[PROBLEM TO SOLVE]: Return every line from the one with "Card Game blev" through the one with "universet er Duel", inclusive, exactly as it appears below.

[RECORDS TO USE]:
○ ○ ○ ○

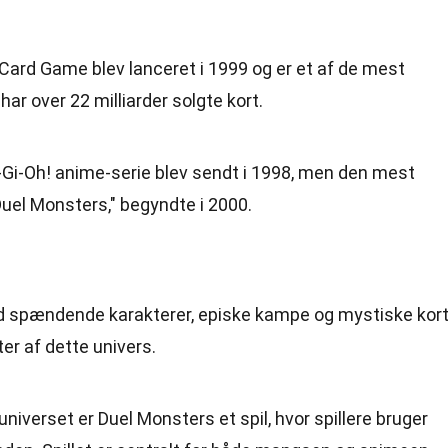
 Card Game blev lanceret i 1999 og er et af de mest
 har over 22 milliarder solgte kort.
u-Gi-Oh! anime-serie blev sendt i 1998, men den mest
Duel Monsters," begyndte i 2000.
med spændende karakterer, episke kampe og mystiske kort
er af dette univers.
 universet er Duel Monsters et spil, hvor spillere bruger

○ ○ ○ ○

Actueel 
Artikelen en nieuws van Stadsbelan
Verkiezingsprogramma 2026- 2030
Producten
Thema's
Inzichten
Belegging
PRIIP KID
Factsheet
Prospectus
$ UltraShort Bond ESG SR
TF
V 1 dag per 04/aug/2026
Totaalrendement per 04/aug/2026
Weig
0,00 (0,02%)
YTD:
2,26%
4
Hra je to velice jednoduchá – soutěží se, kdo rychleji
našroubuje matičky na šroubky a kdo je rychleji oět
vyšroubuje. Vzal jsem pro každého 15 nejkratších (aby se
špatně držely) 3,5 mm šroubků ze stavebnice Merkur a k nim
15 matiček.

○ ○ ○ ○

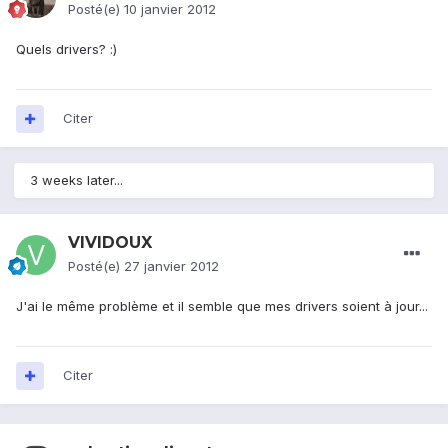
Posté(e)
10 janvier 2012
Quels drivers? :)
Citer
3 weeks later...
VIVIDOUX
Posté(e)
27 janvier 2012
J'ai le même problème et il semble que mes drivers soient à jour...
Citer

○ ○ ○ ○

[THE COMPLETED TASK]:
 Card Game blev lanceret i 1999 og er et af de mest
 har over 22 milliarder solgte kort.
u-Gi-Oh! anime-serie blev sendt i 1998, men den mest
Duel Monsters," begyndte i 2000.
med spændende karakterer, episke kampe og mystiske kort
er af dette univers.
 universet er Duel Monsters et spil, hvor spillere bruger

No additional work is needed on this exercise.